Pretense and court bows
For weeks I have been making real progress cracking open that week in 1974. Then my therapist asked a potent question; while I was gone did I think of my family? It was hard to admit, but no I didn’t. He asked harder questions. All just revealing how much I sensed myself an outsider in the family.
Looking at my relationship with them, I see how much I make sure to say exactly the right thing. My responses have always been calculated. My first consideration is deflection, steer conversation away from any of my guarded secrets. My second concern is what would the son, brother, twin say. My third, was it close enough to a truth I would remember what I crap I uttered. I’ve been pretending for so long the process is rapid, effortless and worse, automatic.

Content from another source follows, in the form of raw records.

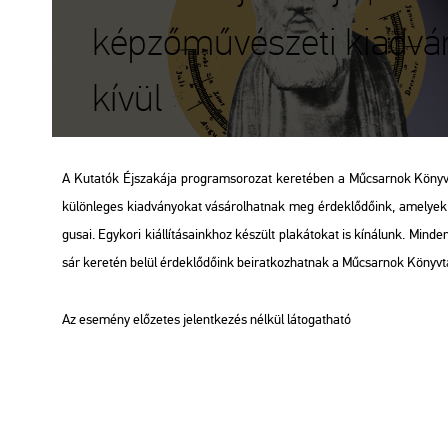
képzőművészeti kiadván
kívül
A Ku­ta­tók Éj­sza­ká­ja prog­ram­so­ro­zat ke­re­té­ben a Mű­csar­nok Kön
kü­lön­le­ges ki­ad­vá­nyo­kat vá­sá­rol­hat­nak meg ér­dek­lő­dő­ink, ame­lyek a 
gu­sai. Egy­ko­ri ki­ál­lí­tá­sa­ink­hoz ké­szült pla­ká­to­kat is kí­ná­lunk. Min
sár ke­re­tén belül ér­dek­lő­dő­ink be­irat­koz­hat­nak a Mű­csar­nok Könyv­tá
Az ese­mény elő­ze­tes je­lent­ke­zés nél­kül lá­to­gat­ha­tó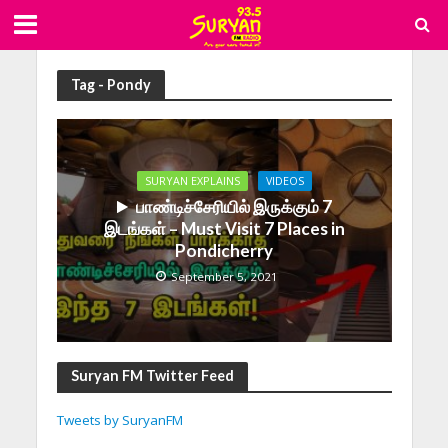
Tag - Pondy
SURYAN EXPLAINS
VIDEOS
பாண்டிச்சேரியில் இருக்கும் 7
இடங்கள் – Must Visit 7 Places in
Pondicherry
September 5, 2021
Suryan FM Twitter Feed
Tweets by SuryanFM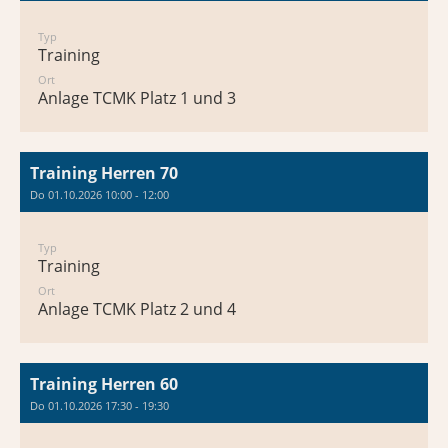
Typ
Training
Ort
Anlage TCMK Platz 1 und 3
Training Herren 70
Do 01.10.2026 10:00 - 12:00
Typ
Training
Ort
Anlage TCMK Platz 2 und 4
Training Herren 60
Do 01.10.2026 17:30 - 19:30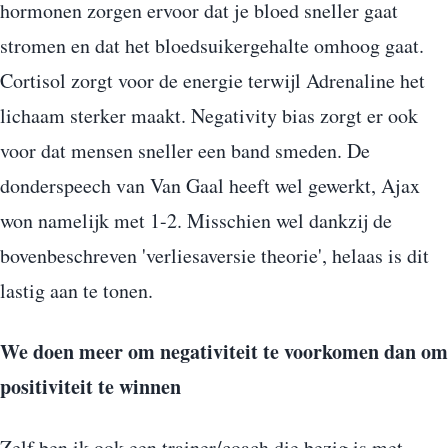
hormonen zorgen ervoor dat je bloed sneller gaat
stromen en dat het bloedsuikergehalte omhoog gaat.
Cortisol zorgt voor de energie terwijl Adrenaline het
lichaam sterker maakt. Negativity bias zorgt er ook
voor dat mensen sneller een band smeden. De
donderspeech van Van Gaal heeft wel gewerkt, Ajax
won namelijk met 1-2. Misschien wel dankzij de
bovenbeschreven 'verliesaversie theorie', helaas is dit
lastig aan te tonen.
We doen meer om negativiteit te voorkomen dan om
positiviteit te winnen
Zelf ben ik ook een trainer/coach die bezig is met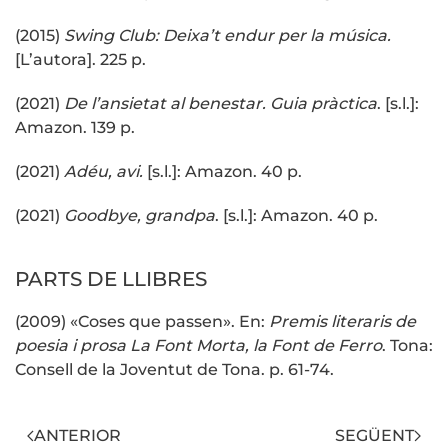
(2015)
Swing Club: Deixa’t endur per la música.
[L’autora]. 225 p.
(2021)
De l’ansietat al benestar. Guia pràctica
. [s.l.]:
Amazon. 139 p.
(2021)
Adéu, avi.
[s.l.]: Amazon. 40 p.
(2021)
Goodbye, grandpa
. [s.l.]: Amazon. 40 p.
PARTS DE LLIBRES
(2009) «Coses que passen». En:
Premis literaris de
poesia i prosa La Font Morta, la Font de Ferro
. Tona:
Consell de la Joventut de Tona. p. 61-74.
ANTERIOR
SEGÜENT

I didn’t have to ponder when it started, I knew. Once again I stand facing the ramifications of the assault in kindergarten. I see that little boy pretending to breath, pretending it didn’t happen, pretending no one saw it. I was helpless, hopeless branded searing feelings without words.
I believed the public humiliation was an open secret at home. I had to pretend to keep my shame inside. How could I be real if so much of me was forged in this unspeakable event? How could I connect when I had so much to hide ?
Those 2 minutes and its aftermath are what so much of my psyche is anchored to. Time and again all strings lead back to the playground. Boomerang, the answers call me back.